What’s needed next for uptake. (i) Wider validation with experimental datasets; (ii) packaging the toolboxes as user-friendly libraries with example notebooks; (iii) integration into community benchmark suites so different strategies can be compared on common instances.QECANM delivers benchmarks and methods that go beyond idealised models, directly addressing two bottlenecks for real-world quantum sensors: multi-parameter trade-offs and non-i.i.d. noise.

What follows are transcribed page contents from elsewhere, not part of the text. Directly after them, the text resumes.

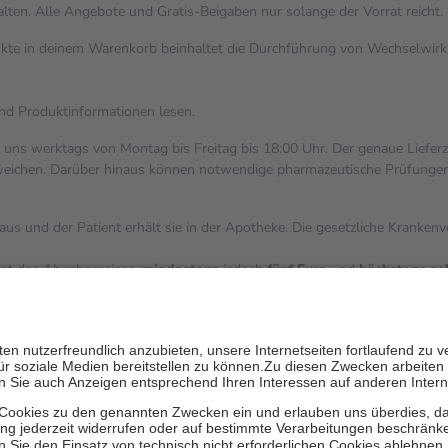
alten. Alle Angebote und Gratis-Beigaben nur solange der Vorrat reicht.
dukte in deinem Warenkorb beinhaltet die Durchführung von Wechselwi
und Produktinformationen lesen.
i uns werktags von Montag bis Freitag bis 18:00 Uhr. Der genaue Liefer
ichen. Darüber hinaus können notwendige pharmazeutische Prüfungen, die
aus und der Patient erhält sie in der Apotheke. Die gesetzliche Kranken
ent des Abgabepreises,
mindestens
jedoch
fünf Euro
und
höchstens ze
zehn Prozent der Kosten sowie zehn Euro je Verordnung.
ärken und die besondere Stellung der Familie zu unterstützen, fallen
k
 Ausnahme der Fahrkosten
V getragen werden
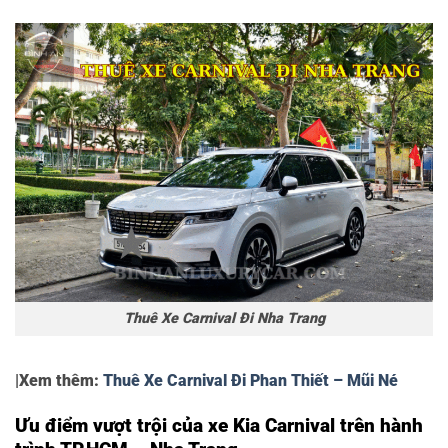
Thuê Xe Carnival Đi Nha Trang
|Xem thêm:
Thuê Xe Carnival Đi Phan Thiết – Mũi Né
Ưu điểm vượt trội của xe Kia Carnival trên hành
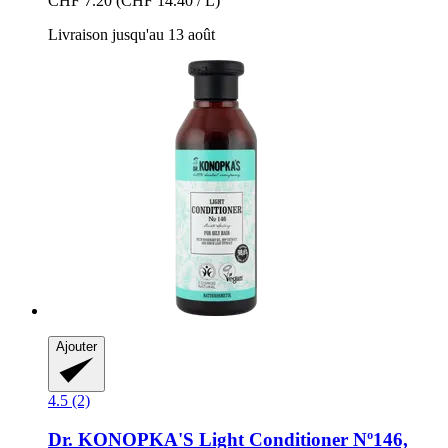
CHF 7.20
(CHF 14.40 / L)
Livraison jusqu'au 13 août
Ajouter
4.5 (2)
Dr. KONOPKA'S
Light Conditioner Nº146,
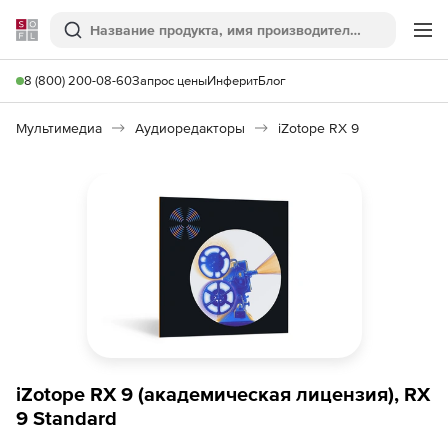
Softline
Поиск
Ме
8 (800) 200-08-60
Запрос цены
Инферит
Блог
Мультимедиа
Аудиоредакторы
iZotope RX 9
iZotope RX 9 (академическая лицензия), RX
9 Standard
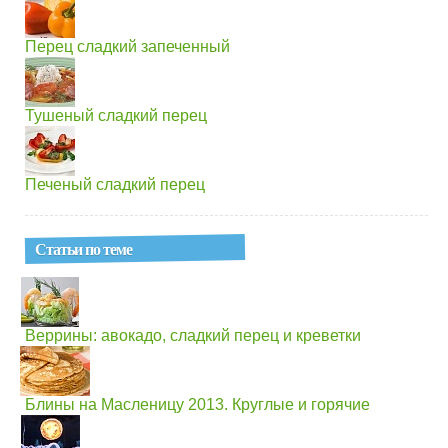
Перец сладкий запеченный
Тушеный сладкий перец
Печеный сладкий перец
Статьи по теме
Веррины: авокадо, сладкий перец и креветки
Блины на Масленицу 2013. Круглые и горячие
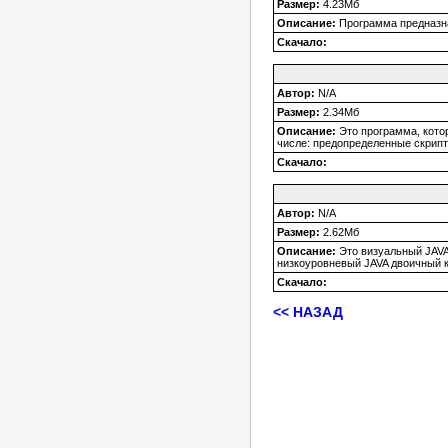
Размер:
4.23Мб
Описание:
Программа предназна
Скачало:
Автор:
N/A
Размер:
2.34Мб
Описание:
Это программа, кото
числе: предопределенные скрипт
Скачало:
Автор:
N/A
Размер:
2.62Мб
Описание:
Это визуальный JAVA
низкоуровневый JAVA двоичный к
Скачало:
<< НАЗАД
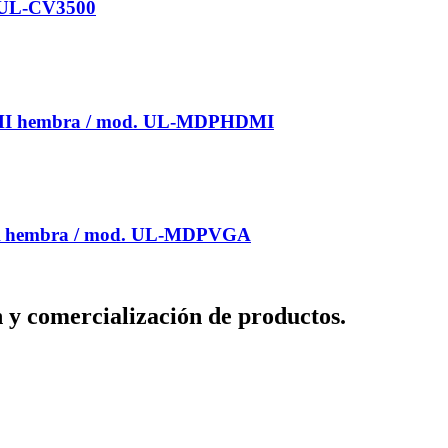
. UL-CV3500
HDMI hembra / mod. UL-MDPHDMI
VGA hembra / mod. UL-MDPVGA
n y comercialización de productos.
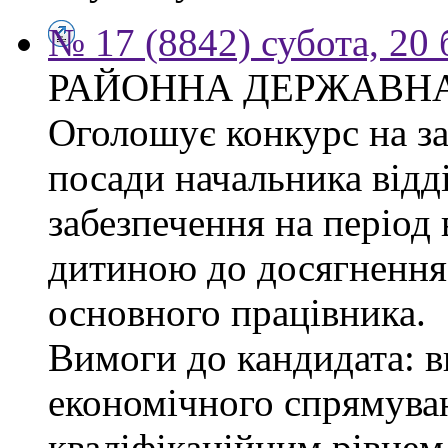
№ 17 (8842) субота, 20
РАЙОННА ДЕРЖАВНА
Оголошує конкурс на з
посади начальника відд
забезпечення на період 
дитиною до досягнення 
основного працівника.
Вимоги до кандидата: в
економічного спрямуван
кваліфікаційним рівнем 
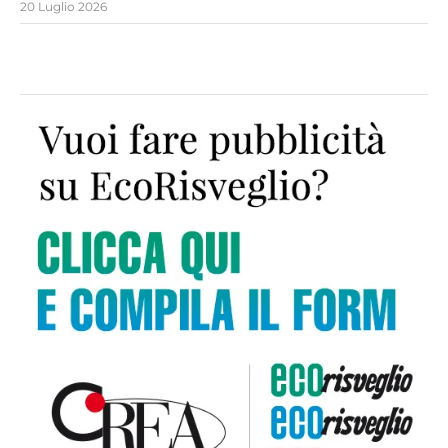
20 Luglio 2026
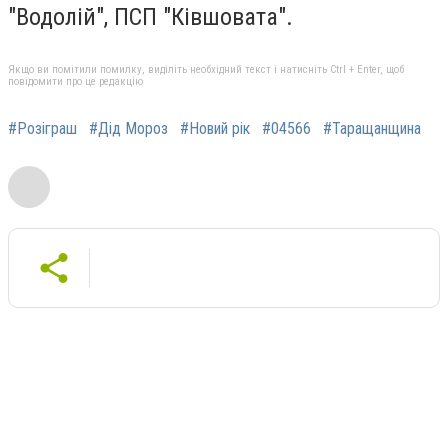
"Водолій", ПСП "Ківшовата".
Якщо ви помітили помилку, виділіть необхідний текст і натисніть Ctrl + Enter, щоб
повідомити про це редакцію
#Розіграш
#Дід Мороз
#Новий рік
#04566
#Таращанщина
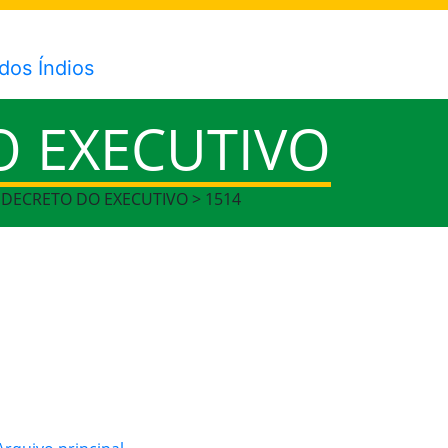
O EXECUTIVO
> DECRETO DO EXECUTIVO > 1514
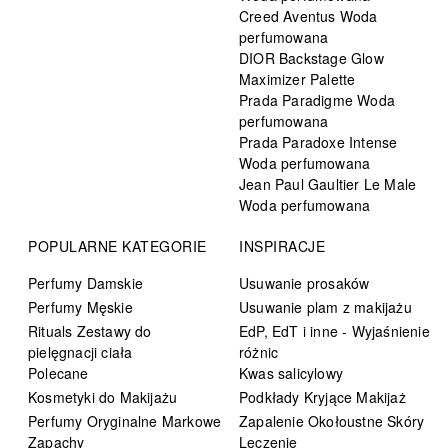
Creed Aventus Woda
perfumowana
DIOR Backstage Glow
Maximizer Palette
Prada Paradigme Woda
perfumowana
Prada Paradoxe Intense
Woda perfumowana
Jean Paul Gaultier Le Male
Woda perfumowana
POPULARNE KATEGORIE
INSPIRACJE
Perfumy Damskie
Usuwanie prosaków
Perfumy Męskie
Usuwanie plam z makijażu
Rituals Zestawy do
EdP, EdT i inne - Wyjaśnienie
pielęgnacji ciała
różnic
Polecane
Kwas salicylowy
Kosmetyki do Makijażu
Podkłady Kryjące Makijaż
Perfumy Oryginalne Markowe
Zapalenie Okołoustne Skóry
Zapachy
Leczenie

The results enable designers to (a) judge whether a given sensing strategy is already near the ultimate limits under realistic noise and (b) choose control and readout strategies—especially in continuous-measurement settings—that most effectively convert quantum resources into precision. These insights are relevant to platforms such as photonics, solid-state defects and cold-atom systems.
Next steps include integrating the bounds and simulation tools into community benchmark suites and collaborating with experimental teams to validate them on specific devices.